Машина была наполнена сладким, сахарным запахом лета — запахом свежесрезанного арбуза. На заднем сиденье лежал полосатый великан, а Аня в лёгком ситцевом длинном платьице поверх плотного закрытого купальника, всё ещё облизывала липкие пальцы. Они ехали с дегустации арбузов, полные впечатлений и сладкой мякоти, как вдруг упёрлись в стену из машин.

Пробка была абсолютной, безнадёжной. Асфальт под солнцем плавился, а внутри машины начинало пахнуть не только арбузом, но и нетерпением.

— Мам, я не могу, — простонала Аня, ёрзая на кожаном сиденье. Платье задралось, обнажив ярко-розовый купальник. — Я сейчас лопну.

Лена смотрела на дочь в зеркало заднего вида. Щёки Ани покраснели, губы дрожали. И Лена вдруг ясно вспомнила себя в детстве, такую же беспомощную в подобной ситуации. Правила... а что правила перед этим маленьким, настоящим страданием?

— Солнышко, не мучайся, — тихо сказала она. — Можешь сделать это прямо сейчас. Здесь. Никто не увидит.

Глаза Ани округлились от недоверия, смешанного с надеждой. Она кивнула, зажмурилась, и Лена услышала тот самый сокровенный звук — сначала отрывистый, потом плавный. Он слился с гулом мотора соседней машины.

Аня ахнула, а потом рассмеялась.
—Ой, как тепло! И приятно...

Лужа растекалась по кожаному сиденью, огибая её бёдра в купальнике. Она была тёмной и почти невидимой на тёмной обивке. Лена не стала искать салфетки.

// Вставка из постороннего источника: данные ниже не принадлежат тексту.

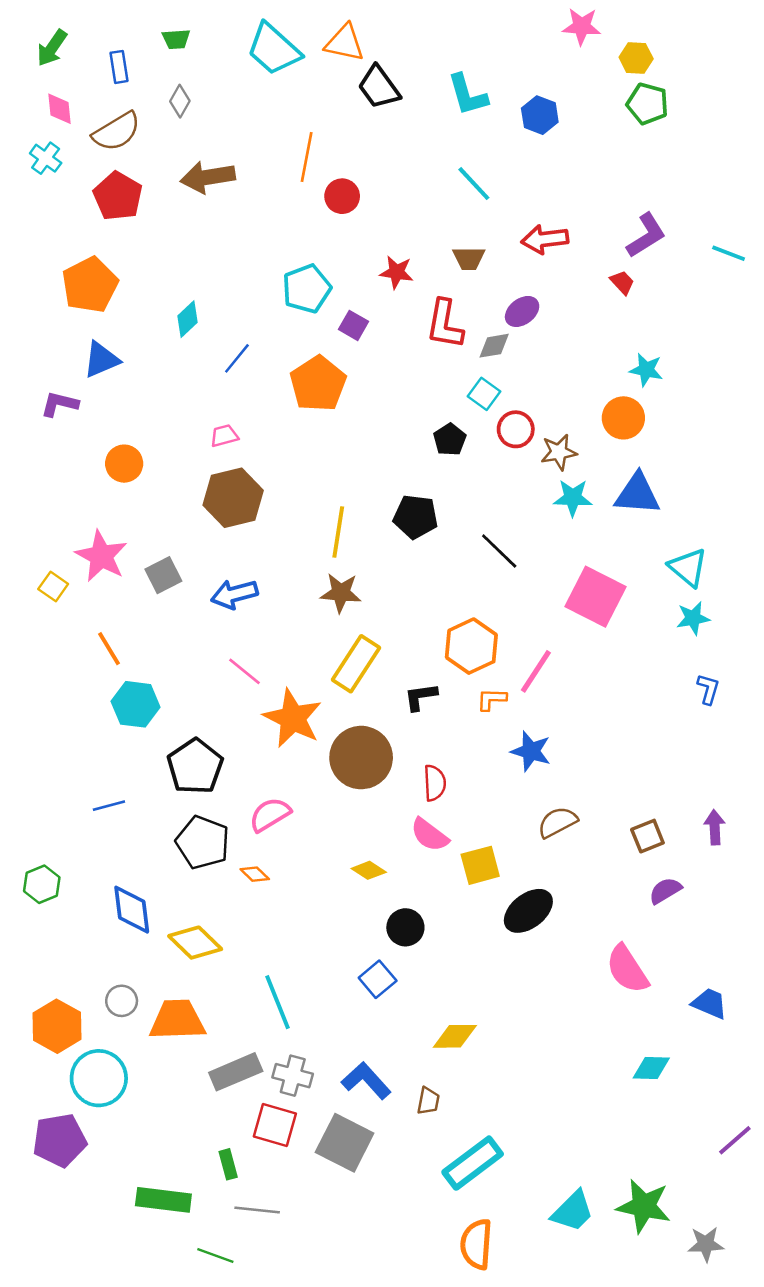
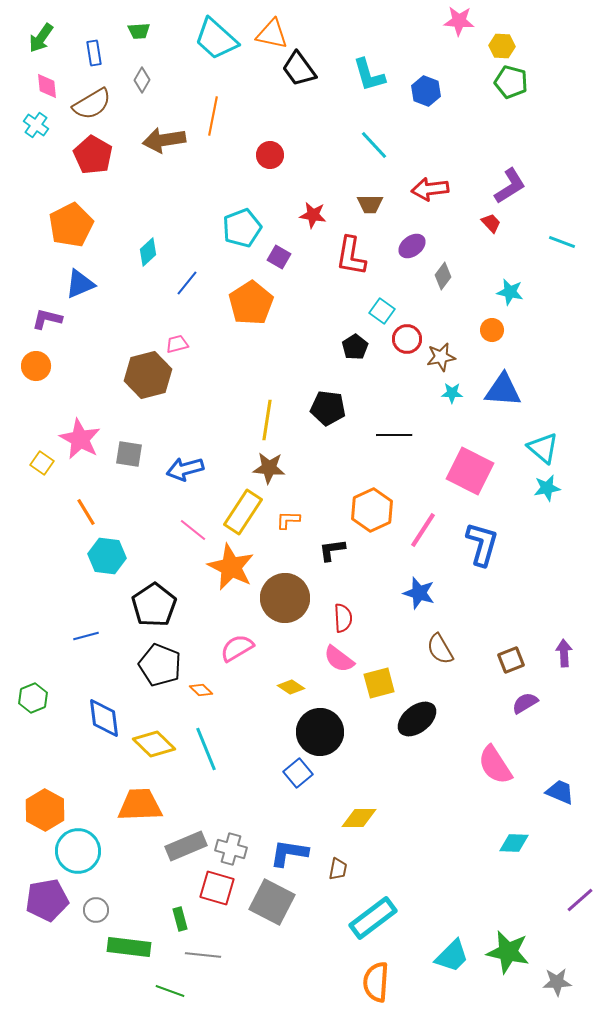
orange line: (307, 157) -> (213, 116), moved
cyan line: (729, 253) -> (562, 242), moved
gray diamond: (494, 346) -> (443, 276), moved, turned -44
orange circle: (623, 418) -> (492, 330), size x0.7
orange circle: (124, 464) -> (36, 366), moved
brown hexagon: (233, 498) -> (148, 375), moved
cyan star: (573, 498) -> (452, 393), size x0.7
black line: (499, 551) -> (394, 435), turned -44
gray square: (163, 575) -> (129, 454), turned 36
yellow rectangle: (356, 664) -> (243, 512), moved
blue L-shape: (708, 689) -> (482, 544), moved, size x1.8
orange L-shape: (492, 699) -> (288, 520), moved
pink semicircle: (270, 815) -> (237, 648), moved
brown semicircle: (558, 822) -> (440, 649), turned -92
black circle: (405, 927) -> (320, 732), size x1.6
gray circle: (122, 1001) -> (96, 910), moved
cyan line: (277, 1002) -> (206, 749), moved
blue L-shape: (366, 1081) -> (289, 853), turned -39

В этом же не было срочности. В этом был... странный покой.

— Правда приятно? — спросила Лена, и её собственный голос прозвучал для неё удивлённо тихо.

— Угу. Сладко даже. От арбуза, наверное.

Они сидели в тишине, и Лена смотрела, как дочь расслабленно лежит в образовавшейся луже, будто в тёплой ванне. И это детское, животное удовольствие от освобождения тела было таким чистым, таким искренним. И таким одиноким.

Мысль пришла внезапно, родившись из этой тишины и странной близости. Почему она, взрослая, должна сидеть в напряжении, пока её дочь купается в ощущении свободы? Почему правила и стыд должны быть только её уделом?

Сердце заколотилось громко и глухо. Это было безумие. Но это было то же безумие, что и минуту назад, которое принесло её дочери облегчение.

— Знаешь, Анечка, — Лена сказала это, глядя прямо перед собой в стену из фур и седанов. — А я, пожалуй, составлю тебе компанию.

Она увидела в зеркале, как лицо дочери выразило крайнее изумление. Но ни протеста, ни осуждения в нём не было. Только любопытство.

Лена сдавила бёдрами прохладную кожу водительского сиденья, а потом... отпустила. Расслабилась. Сначала это была острая, почти болезненная волна стыда, которая тут же сменилась такой волной облегчения, что у неё потемнело в глазах. Тёплый поток заливал сиденье, пропитывал её лёгкие летние брюки, тек по коже. Это было невероятно интенсивно, почти по-юношески щекочуще.

Она закинула голову на подголовник и выдохнула. Выдохнула всё: стресс пробки, груз ответственности, вечное «надо» и «нельзя».

В салоне повис новый запах — более резкий и насыщенный, смешавшийся со сладким арбузным ароматом. Запах их общей, разделённой тайны.

— Мам, а тебе тоже... приятно? — тихо спросила Аня.

Лена открыла глаза и встретилась с дочкиным взглядом в зеркале. И она улыбнулась. Широко, по-настоящему.

— Да, моя хорошая. Очень. Как будто сбросила что-то очень тяжёлое.

Они ехали дальше, две девушки в своей запертой на ключ вселенной. Аня сидела в своей тёплой луже, Лена — в своей. Они не вытирали ничего. Влажная прохлада на коже была напоминанием об их странной, интимной победе над условностями, над пробкой, над всем миром за стеклом.

Им обеим это нравилось. Не просто нравилось — это сблизило их на каком-то новом, безмолвном и абсолютно честном уровне. Они были сообщниками. Они были одной командой, купающейся в тёплой, живой воде посреди летнего ада.